Supplied material below:

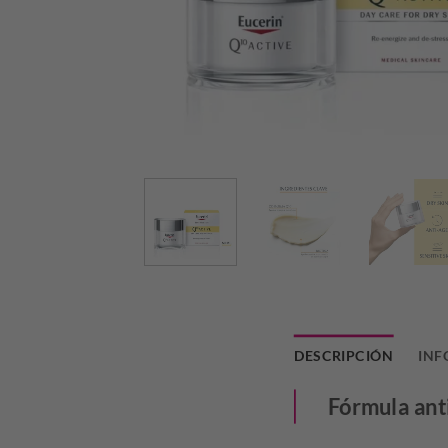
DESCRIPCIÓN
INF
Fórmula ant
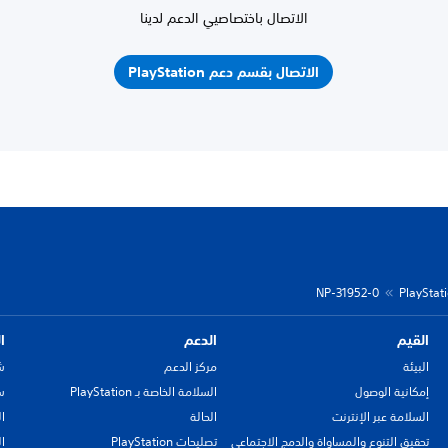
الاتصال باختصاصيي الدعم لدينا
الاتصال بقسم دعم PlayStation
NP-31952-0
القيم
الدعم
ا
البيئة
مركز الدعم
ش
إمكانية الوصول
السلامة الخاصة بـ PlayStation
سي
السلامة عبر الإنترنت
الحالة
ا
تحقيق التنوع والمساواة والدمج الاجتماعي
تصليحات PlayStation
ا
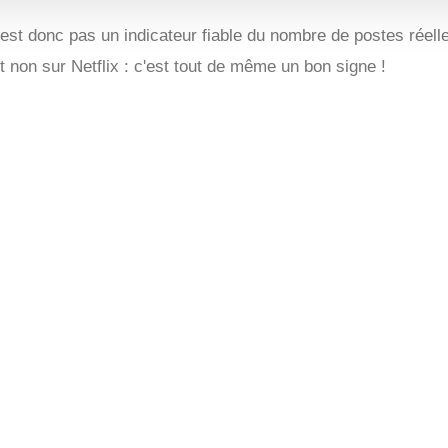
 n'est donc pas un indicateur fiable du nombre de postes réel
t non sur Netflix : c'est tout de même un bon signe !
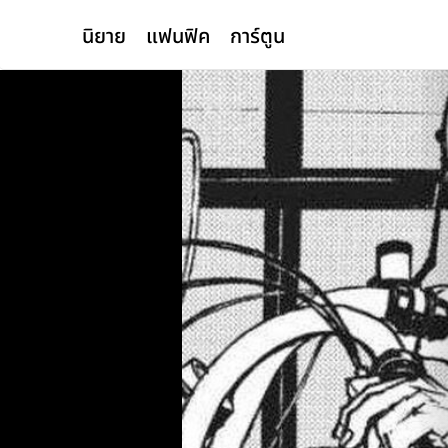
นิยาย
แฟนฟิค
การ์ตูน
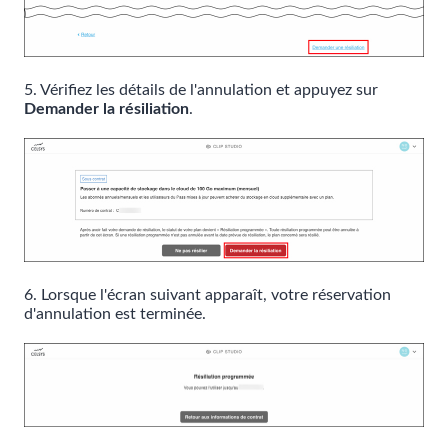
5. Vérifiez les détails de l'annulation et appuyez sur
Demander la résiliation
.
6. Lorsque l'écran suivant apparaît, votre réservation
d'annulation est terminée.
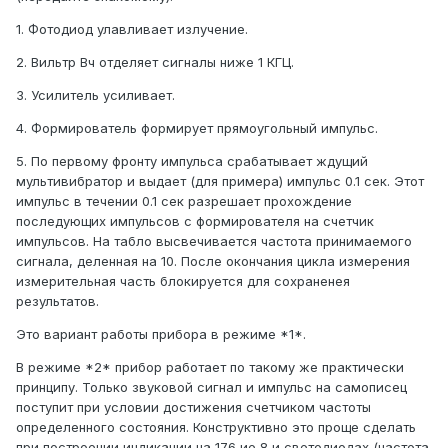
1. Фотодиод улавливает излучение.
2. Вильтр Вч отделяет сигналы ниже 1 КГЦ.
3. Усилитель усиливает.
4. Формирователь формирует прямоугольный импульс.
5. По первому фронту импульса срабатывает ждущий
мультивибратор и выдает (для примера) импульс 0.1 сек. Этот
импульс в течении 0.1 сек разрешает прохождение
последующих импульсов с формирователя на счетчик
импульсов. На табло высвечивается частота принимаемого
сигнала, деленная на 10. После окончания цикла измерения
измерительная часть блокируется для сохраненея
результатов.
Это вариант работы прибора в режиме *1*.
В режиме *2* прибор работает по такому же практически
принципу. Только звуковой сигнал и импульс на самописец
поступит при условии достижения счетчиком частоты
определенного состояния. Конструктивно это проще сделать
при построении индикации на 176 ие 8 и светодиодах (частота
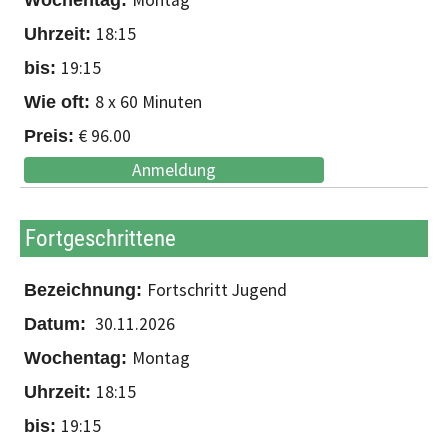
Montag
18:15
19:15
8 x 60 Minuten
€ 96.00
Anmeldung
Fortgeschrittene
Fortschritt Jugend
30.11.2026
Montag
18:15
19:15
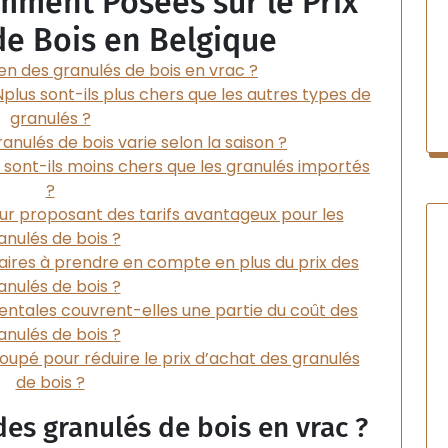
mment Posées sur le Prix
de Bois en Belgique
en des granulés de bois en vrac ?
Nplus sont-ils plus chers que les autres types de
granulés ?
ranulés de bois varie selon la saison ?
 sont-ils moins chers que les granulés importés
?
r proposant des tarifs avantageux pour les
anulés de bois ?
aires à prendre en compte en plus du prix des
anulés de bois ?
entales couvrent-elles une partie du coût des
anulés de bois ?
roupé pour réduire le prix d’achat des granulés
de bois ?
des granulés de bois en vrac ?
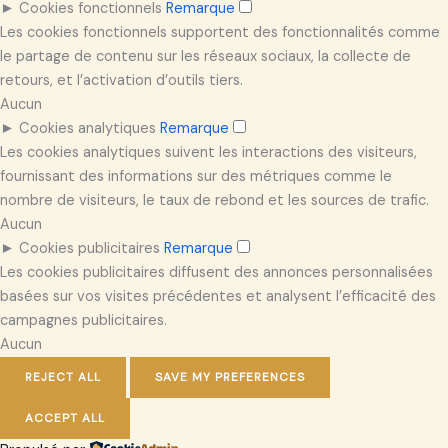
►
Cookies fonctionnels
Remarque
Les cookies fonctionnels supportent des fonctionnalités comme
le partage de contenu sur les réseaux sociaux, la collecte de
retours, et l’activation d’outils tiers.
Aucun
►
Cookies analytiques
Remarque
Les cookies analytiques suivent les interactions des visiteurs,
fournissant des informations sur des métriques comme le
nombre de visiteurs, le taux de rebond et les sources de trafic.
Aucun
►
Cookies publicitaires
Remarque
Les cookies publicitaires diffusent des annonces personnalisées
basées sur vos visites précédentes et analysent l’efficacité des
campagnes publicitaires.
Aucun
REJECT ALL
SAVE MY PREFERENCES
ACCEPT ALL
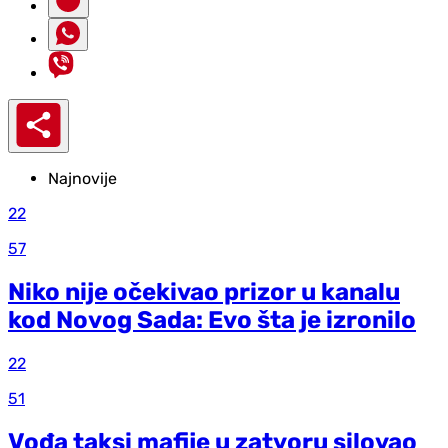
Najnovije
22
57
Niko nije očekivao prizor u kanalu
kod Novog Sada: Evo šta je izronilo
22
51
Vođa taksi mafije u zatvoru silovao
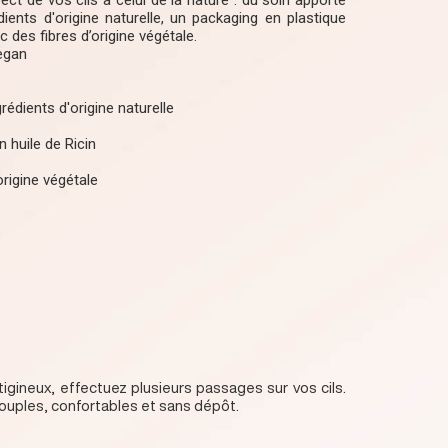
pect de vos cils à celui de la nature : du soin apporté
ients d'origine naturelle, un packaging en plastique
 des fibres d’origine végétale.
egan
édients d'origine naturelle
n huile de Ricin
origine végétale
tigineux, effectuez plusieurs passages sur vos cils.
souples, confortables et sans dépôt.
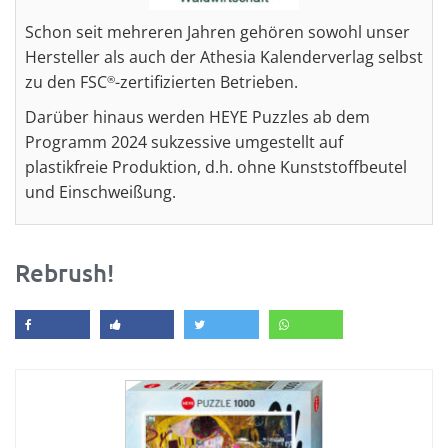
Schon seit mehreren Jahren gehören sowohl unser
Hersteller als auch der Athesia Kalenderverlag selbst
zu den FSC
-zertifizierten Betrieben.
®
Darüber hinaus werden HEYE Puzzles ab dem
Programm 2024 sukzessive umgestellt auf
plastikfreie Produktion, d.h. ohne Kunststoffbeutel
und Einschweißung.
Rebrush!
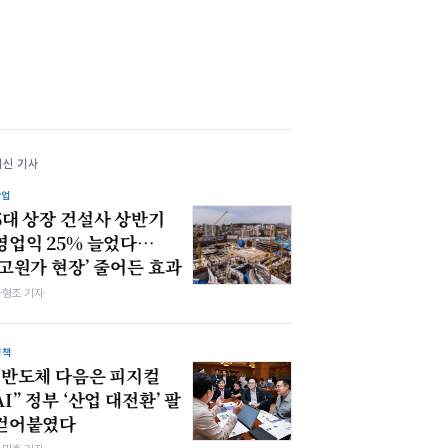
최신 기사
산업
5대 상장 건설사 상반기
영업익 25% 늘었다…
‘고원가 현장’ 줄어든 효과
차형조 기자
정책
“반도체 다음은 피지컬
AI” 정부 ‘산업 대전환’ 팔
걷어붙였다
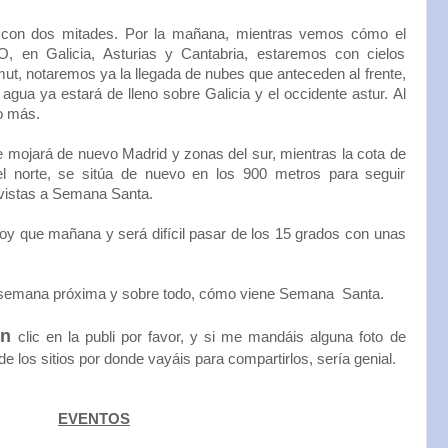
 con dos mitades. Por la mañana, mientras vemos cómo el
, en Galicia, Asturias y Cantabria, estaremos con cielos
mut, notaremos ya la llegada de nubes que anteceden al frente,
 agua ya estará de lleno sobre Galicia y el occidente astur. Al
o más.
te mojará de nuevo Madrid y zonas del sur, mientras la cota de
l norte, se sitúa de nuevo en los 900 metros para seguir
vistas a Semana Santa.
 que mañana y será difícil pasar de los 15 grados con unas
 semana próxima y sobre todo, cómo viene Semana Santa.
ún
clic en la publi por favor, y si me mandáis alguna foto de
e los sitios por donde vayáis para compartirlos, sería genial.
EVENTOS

End of Supplied material.

• **Aim of the exercise**
Transcribe only this stretch of the data: the line with "sont-ils moins chers", the line with "Les cookies fonctionnels", and every line in between. Leave out the pictures.

• **Solution for this problem**
 sont-ils moins chers que les granulés importés
?
r proposant des tarifs avantageux pour les
anulés de bois ?
aires à prendre en compte en plus du prix des
anulés de bois ?
entales couvrent-elles une partie du coût des
anulés de bois ?
roupé pour réduire le prix d’achat des granulés
de bois ?
des granulés de bois en vrac ?
►
Cookies fonctionnels
Remarque
Les cookies fonctionnels supportent des fonctionnalités comme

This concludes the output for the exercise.